Poor rebounding keeps men's basketball from upsetting nationally-ranked Redmen

The Gaels are currently 6-1 and atop the OUA East.
The Gaels are currently 6-1 and atop the OUA East.
Credit: 
Journal File Photo

Despite a hot 6-1 start to the season, men’s basketball struggled in their return to the hardwood with a 70-61 home loss against the McGill Redmen.

In the exhibition match-up, the Gaels tried to shake off the rust gathered over the winter break, as they hadn’t played a game since Nov. 28. Against a formidable opponent in the Redmen — ranked third in the CIS — the hosts were tested before returning to conference action next weekend.

After the game, Coach Stephan Barrie said he was glad the team got to play an unofficial game before heading into the final stretch of the season.

“This was good preparation for us,” Barrie said. “If you don’t play a game in a long period of time it’s a different kind of adrenaline — for them to have been winded is not surprising.”

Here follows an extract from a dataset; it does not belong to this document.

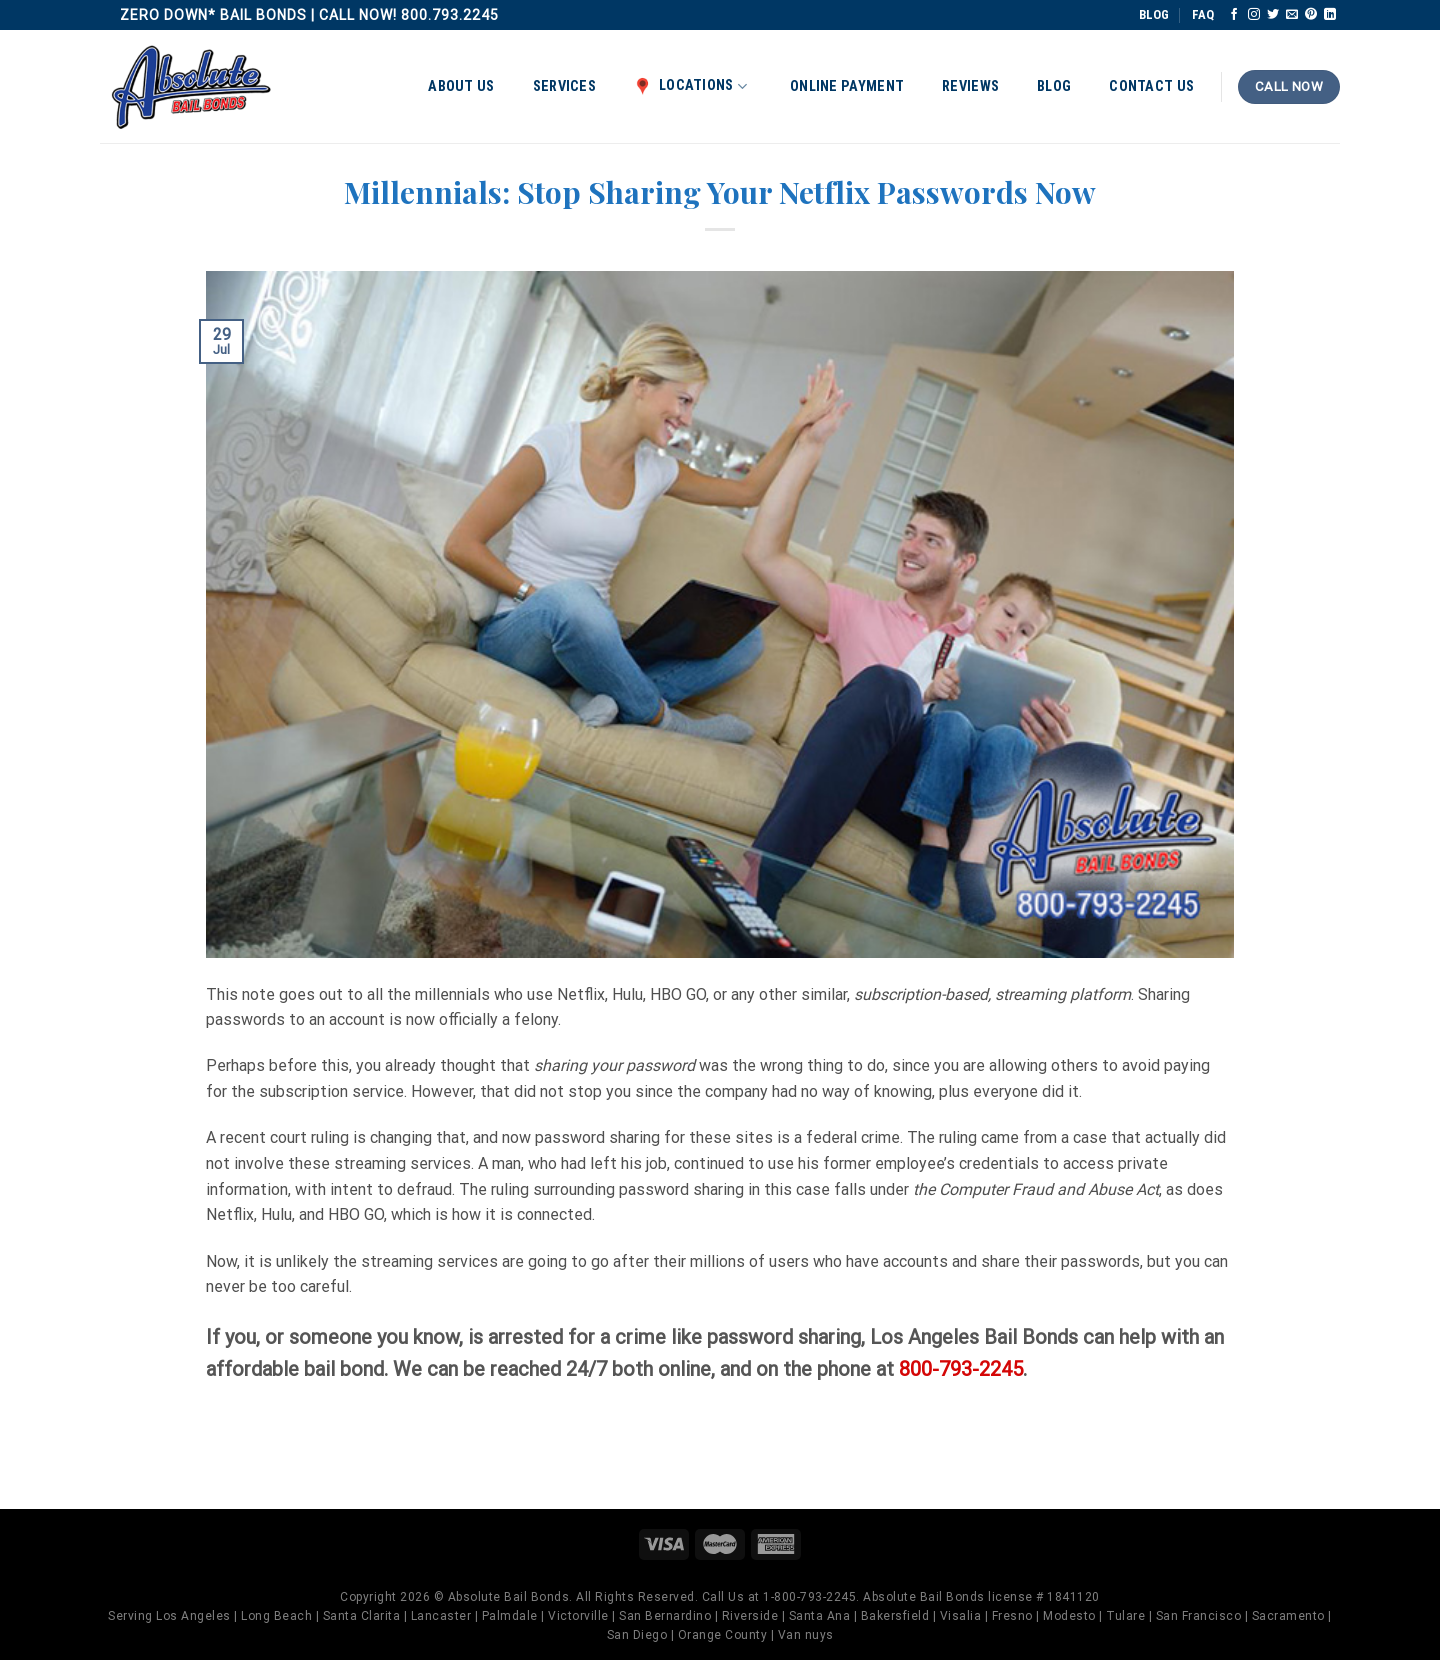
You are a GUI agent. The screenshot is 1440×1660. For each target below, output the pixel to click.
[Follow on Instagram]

For the coaching staff, their concern wasn’t the team’s lack of rhythm and flow coming out of the break, but rather their troubles on the defensive glass and at the charity stripe.

The chances to jump back into the game came aplenty for the Gaels, but they failed to capitalize on critical moments.

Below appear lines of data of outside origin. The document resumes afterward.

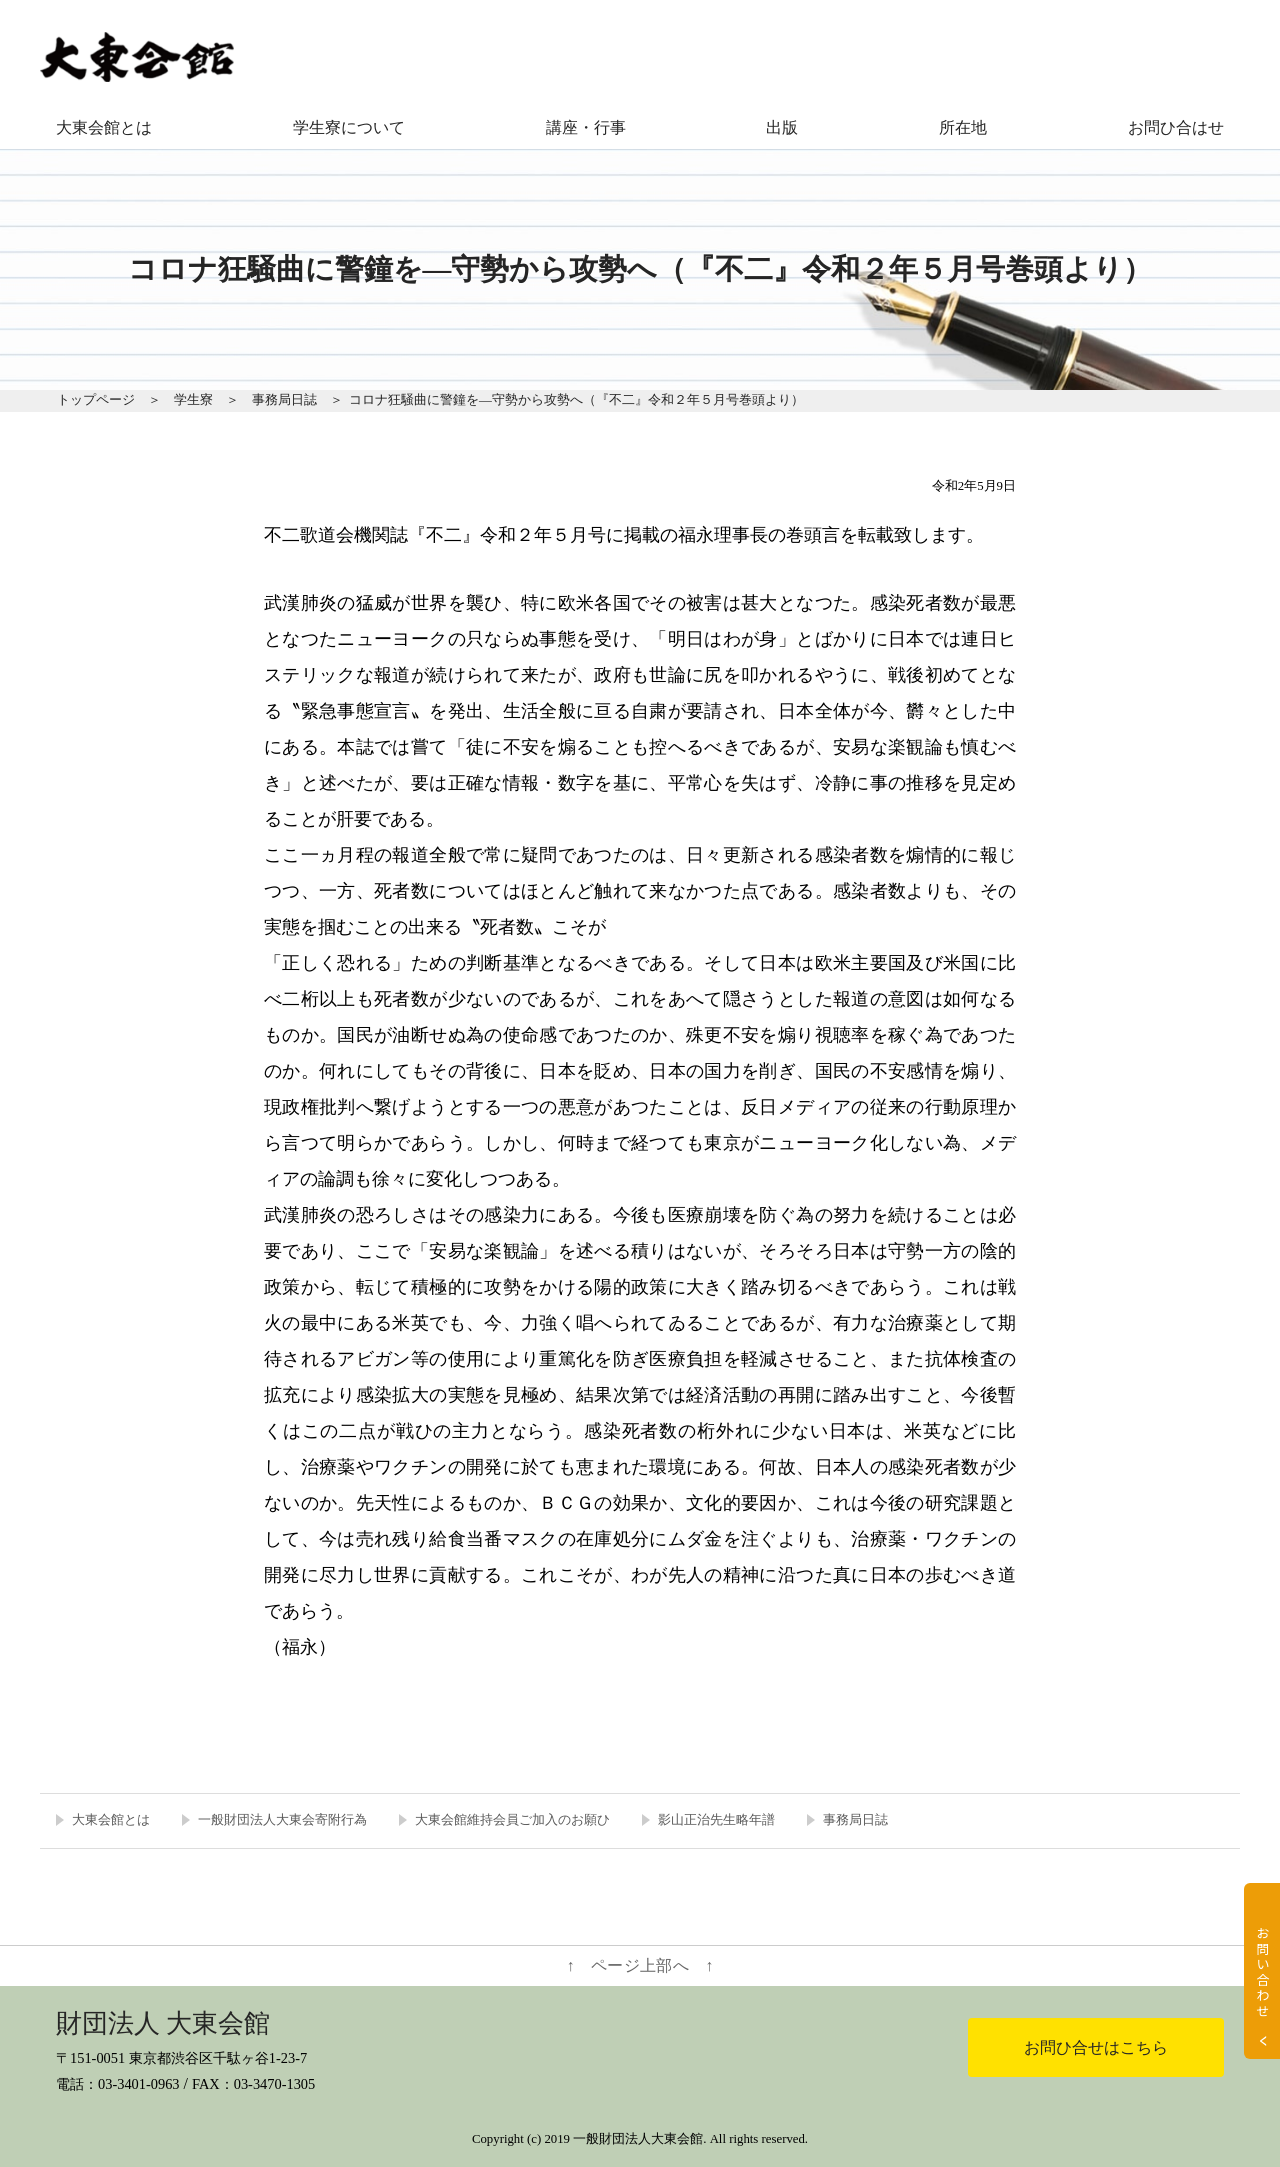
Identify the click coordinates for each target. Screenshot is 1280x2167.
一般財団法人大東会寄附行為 (282, 1820)
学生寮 (193, 400)
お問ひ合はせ (1176, 127)
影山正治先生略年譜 (716, 1820)
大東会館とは (104, 127)
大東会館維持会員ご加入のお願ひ (512, 1820)
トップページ (96, 400)
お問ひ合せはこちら (1096, 2047)
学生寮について (349, 127)
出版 (782, 127)
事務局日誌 (284, 400)
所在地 (963, 127)
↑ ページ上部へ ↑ (640, 1965)
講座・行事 (586, 127)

“If we don’t give up 23 offensive rebounds and shoot 11-for-21 from the free-throw line, we have a chance to steal that game,” Barrie said. The home side allowed a total of 18 points off of turnovers and second-chance opportunities.

Despite of the loss, the 6-1 record has been the best start in the program’s recent history. Barrie praised the team’s cohesiveness and chemistry, adding that this year’s mindset is unparalleled to past seasons.

“It’s a group that we play, usually, nine to 11 guys a game,” he said of the team’s flexible rotation. “Everyone knows on any given night they may have an impact to win the game … the guys are tight that way.”

This mantra held true on Saturday afternoon, with nine of Queen’s players playing 10 or more minutes on the floor.

In years past, there was a shortfall of confidence in the Gaels’ play, but this season, the team has headed into each game with a new type of poise. The team has slowly fortified their reputation amongst the CIS and become a force to be reckoned with — and their record shows it.

“[The record] makes the guys understand that they can beat any team in the country,” Barrie said. “And they have to go in with that mindset: that they’re going to go in and win every game.”

The bitter end to the past season, where the Gaels lost their last five games, finishing at the bottom of their division with a 5-19 record, is no longer on players’ minds. They came in to start the season with a fresh outlook. 

“Last year, we’d go in hoping to keep it close and maybe steal it — guys don’t feel that way this year,” Barrie said.